### Input for this task ###
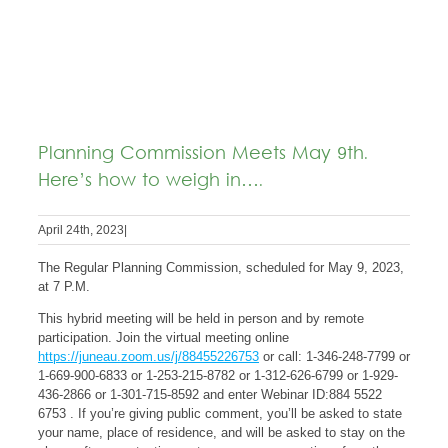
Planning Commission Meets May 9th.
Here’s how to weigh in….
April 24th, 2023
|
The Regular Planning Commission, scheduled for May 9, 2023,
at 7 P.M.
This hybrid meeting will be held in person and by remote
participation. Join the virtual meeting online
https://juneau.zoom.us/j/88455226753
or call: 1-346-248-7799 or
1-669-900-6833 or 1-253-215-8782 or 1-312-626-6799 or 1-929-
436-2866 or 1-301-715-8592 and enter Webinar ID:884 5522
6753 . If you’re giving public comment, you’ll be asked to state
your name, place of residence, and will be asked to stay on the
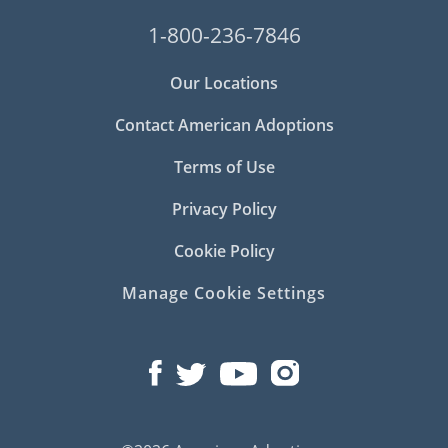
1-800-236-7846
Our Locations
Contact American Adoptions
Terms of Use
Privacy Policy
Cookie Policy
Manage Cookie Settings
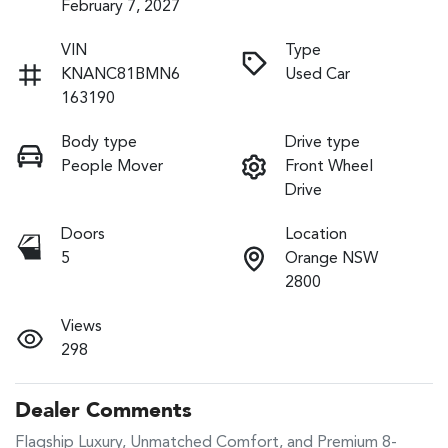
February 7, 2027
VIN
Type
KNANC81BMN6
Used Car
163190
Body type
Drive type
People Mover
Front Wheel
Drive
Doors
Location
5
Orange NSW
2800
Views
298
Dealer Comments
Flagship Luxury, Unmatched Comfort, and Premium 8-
###
### Input for this task ###
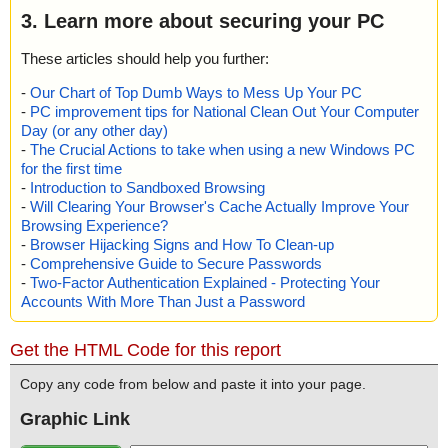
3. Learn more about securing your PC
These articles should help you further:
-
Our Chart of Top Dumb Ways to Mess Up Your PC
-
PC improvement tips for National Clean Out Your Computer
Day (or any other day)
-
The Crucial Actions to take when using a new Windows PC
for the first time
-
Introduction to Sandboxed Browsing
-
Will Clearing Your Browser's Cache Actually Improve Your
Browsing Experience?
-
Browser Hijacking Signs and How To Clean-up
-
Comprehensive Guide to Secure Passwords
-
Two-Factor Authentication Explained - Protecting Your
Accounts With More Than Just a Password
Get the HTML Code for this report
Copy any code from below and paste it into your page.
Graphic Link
###
Your task for the entries above: copy exactly the span starting with the line with "Browser Hijacking Signs and How To Clean-up" and going on through the line with "Graphic Link", both lines included, and nothing else.

## Written answer:
Browser Hijacking Signs and How To Clean-up
-
Comprehensive Guide to Secure Passwords
-
Two-Factor Authentication Explained - Protecting Your
Accounts With More Than Just a Password
Get the HTML Code for this report
Copy any code from below and paste it into your page.
Graphic Link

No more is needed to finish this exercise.